Effect of Anharmonic Libron Interactions on the Single-Libron Spectrum of SolidH2andD2

Abstract

The effects of interactions between the elementary excitations (librons) in the orientationally ordered phase of solid ${\mathrm{H}}_2$ and ${\mathrm{D}}_2$ are studied using diagrammatic perturbation theory. This formulation leads naturally to the construction of a renormalized dynamical matrix which includes all anharmonic effects. The cubic anharmonic interactions are by far the dominant ones, and we have calculated the energy shifts of each of the zero-wave-vector libron modes self-consistently to lowest order in the expansion parameter $\frac{1}{z}$, where $z=12\mathrm{}$ is the number of nearest neighbors. We find the libron energies (in units of the electrostatic quadrupole-quadrupole coupling constant $\Gamma$) to be 11.29 (13.66), 14.07 (17.72), and 19.55 (29.04) with the corresponding harmonic values in parentheses. In contrast to the harmonic theory, these anharmonic results provide a striking fit to the observed Raman spectrum of solid ${\mathrm{H}}_2$ and ${\mathrm{D}}_2$ with reasonable values of $\Gamma$, e.g., $\Gamma =0.59\mathrm{}$ ${\mathrm{cm}}^{-1\mathrm{}}$ for ${\mathrm{H}}_2$ and $\Gamma =0.83\mathrm{}$ ${\mathrm{cm}}^{-1\mathrm{}}$ for ${\mathrm{D}}_2$. We develop an expression for the Raman intensities in terms of the single-libron spectral weight function. The group-theoretical simplifications in our calculations are discussed in detail in the appendices.
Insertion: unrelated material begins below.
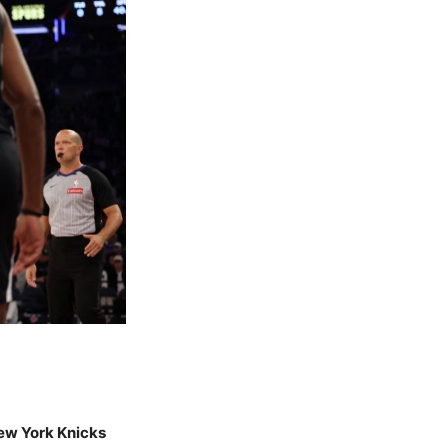
New York Knicks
The cubic anharmonicity is shown in the accompanying paper to lead to a two-libron spectrum which explains the appearance of "extra" high-energy lines in the Raman spectrum of solid hydrogen. These effects are shown to be included in the renormalized dynamical matrix in the present approximation. Sum rules for the Raman intensities are derived and are used to check the calculations.